Material supplied:
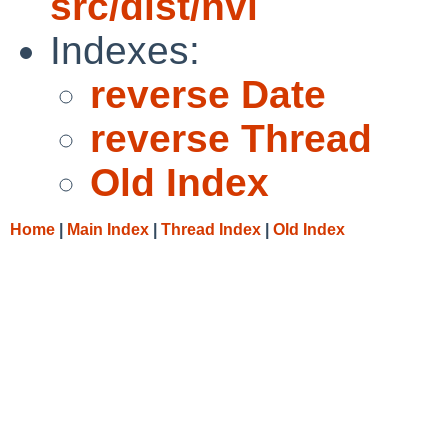
src/dist/nvi
Indexes:
reverse Date
reverse Thread
Old Index
Home
|
Main Index
|
Thread Index
|
Old Index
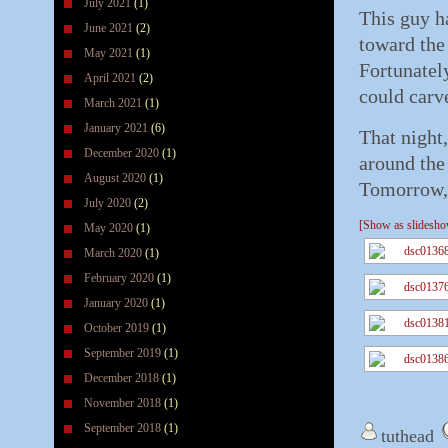
July 2021
(1)
This guy h
June 2021
(2)
toward the 
May 2021
(1)
Fortunately
April 2021
(2)
could carv
March 2021
(1)
January 2021
(6)
That night
December 2020
(1)
around the 
August 2020
(1)
Tomorrow, 
July 2020
(2)
[Show as slidesh
May 2020
(1)
March 2020
(1)
February 2020
(1)
January 2020
(1)
October 2019
(1)
September 2019
(1)
December 2018
(1)
November 2018
(1)
September 2018
(1)
tuthead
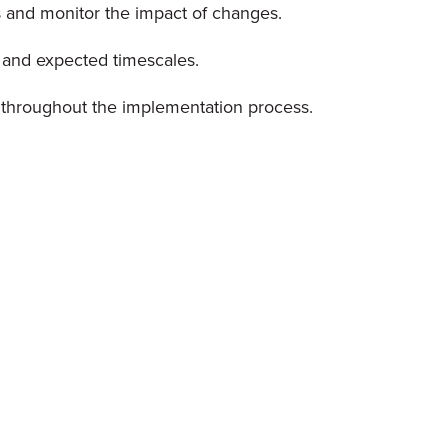
 and monitor the impact of changes.
, and expected timescales.
throughout the implementation process.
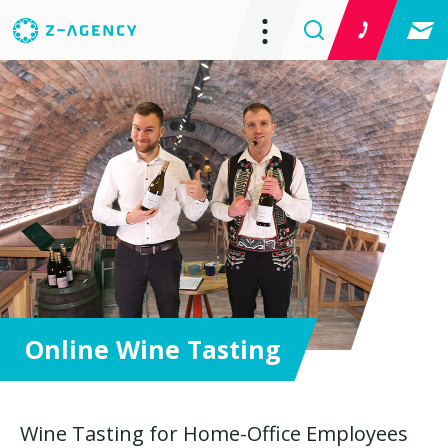
Online Wine Tasting
Wine Tasting for Home-Office Employees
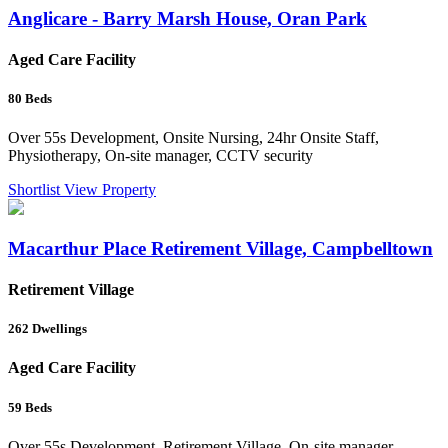
Anglicare - Barry Marsh House, Oran Park
Aged Care Facility
80
Beds
Over 55s Development, Onsite Nursing, 24hr Onsite Staff,
Physiotherapy, On-site manager, CCTV security
Shortlist
View Property
Macarthur Place Retirement Village, Campbelltown
Retirement Village
262
Dwellings
Aged Care Facility
59
Beds
Over 55s Development, Retirement Village, On-site manager,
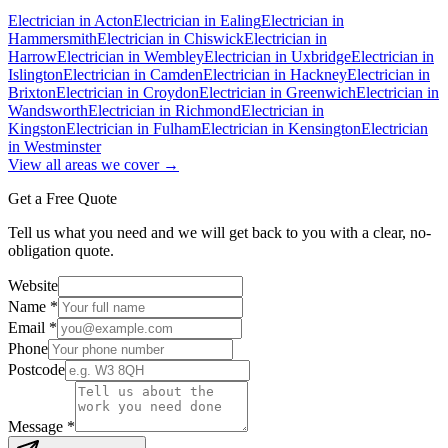
Electrician in
Acton
Electrician in
Ealing
Electrician in
Hammersmith
Electrician in
Chiswick
Electrician in
Harrow
Electrician in
Wembley
Electrician in
Uxbridge
Electrician in
Islington
Electrician in
Camden
Electrician in
Hackney
Electrician in
Brixton
Electrician in
Croydon
Electrician in
Greenwich
Electrician in
Wandsworth
Electrician in
Richmond
Electrician in
Kingston
Electrician in
Fulham
Electrician in
Kensington
Electrician
in
Westminster
View all areas we cover →
Get a Free Quote
Tell us what you need and we will get back to you with a clear, no-
obligation quote.
Website
Name *
Email *
Phone
Postcode
Message *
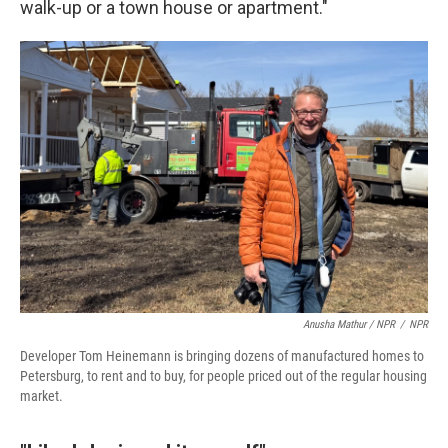
walk-up or a town house or apartment."
Anusha Mathur / NPR
/
NPR
Developer Tom Heinemann is bringing dozens of manufactured homes to
Petersburg, to rent and to buy, for people priced out of the regular housing
market.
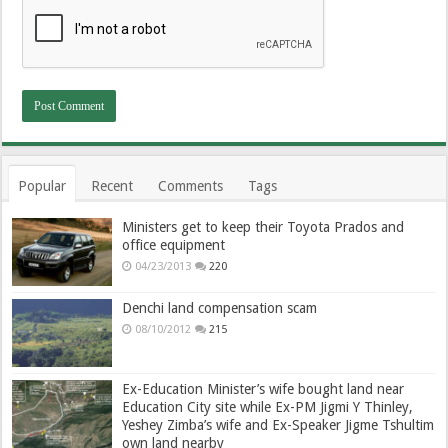
Popular
Recent
Comments
Tags
Ministers get to keep their Toyota Prados and
office equipment
04/23/2013
220
Denchi land compensation scam
08/10/2012
215
Ex-Education Minister’s wife bought land near
Education City site while Ex-PM Jigmi Y Thinley,
Yeshey Zimba’s wife and Ex-Speaker Jigme Tshultim
own land nearby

Try it:
Every line of the material is to be quoted exactly, with no pictures carried over.

Reply to the exercise:
src/dist/nvi
Indexes:
reverse Date
reverse Thread
Old Index
Home
|
Main Index
|
Thread Index
|
Old Index
July 2021
(1)
This guy h
June 2021
(2)
toward the 
May 2021
(1)
Fortunately
April 2021
(2)
could carv
March 2021
(1)
January 2021
(6)
That night
December 2020
(1)
around the 
August 2020
(1)
Tomorrow, 
July 2020
(2)
[Show as slidesh
May 2020
(1)
March 2020
(1)
February 2020
(1)
January 2020
(1)
October 2019
(1)
September 2019
(1)
December 2018
(1)
November 2018
(1)
September 2018
(1)
tuthead
 and monitor the impact of changes.
, and expected timescales.
throughout the implementation process.
Online Wine Tasting
Wine Tasting for Home-Office Employees
Anglicare - Barry Marsh House, Oran Park
Aged Care Facility
80
Beds
Over 55s Development, Onsite Nursing, 24hr Onsite Staff,
Physiotherapy, On-site manager, CCTV security
Shortlist
View Property
Macarthur Place Retirement Village, Campbelltown
Retirement Village
262
Dwellings
Aged Care Facility
59
Beds
Over 55s Development, Retirement Village, On-site manager,
Electrician in
Acton
Electrician in
Ealing
Electrician in
Hammersmith
Electrician in
Chiswick
Electrician in
Harrow
Electrician in
Wembley
Electrician in
Uxbridge
Electrician in
Islington
Electrician in
Camden
Electrician in
Hackney
Electrician in
Brixton
Electrician in
Croydon
Electrician in
Greenwich
Electrician in
Wandsworth
Electrician in
Richmond
Electrician in
Kingston
Electrician in
Fulham
Electrician in
Kensington
Electrician
in
Westminster
View all areas we cover →
Get a Free Quote
Tell us what you need and we will get back to you with a clear, no-
obligation quote.
Website
Name *
Email *
Phone
Postcode
Message *
walk-up or a town house or apartment."
Anusha Mathur / NPR
/
NPR
Developer Tom Heinemann is bringing dozens of manufactured homes to
Petersburg, to rent and to buy, for people priced out of the regular housing
market.
Popular
Recent
Comments
Tags
Ministers get to keep their Toyota Prados and
office equipment
04/23/2013
220
Denchi land compensation scam
08/10/2012
215
Ex-Education Minister’s wife bought land near
Education City site while Ex-PM Jigmi Y Thinley,
Yeshey Zimba’s wife and Ex-Speaker Jigme Tshultim
own land nearby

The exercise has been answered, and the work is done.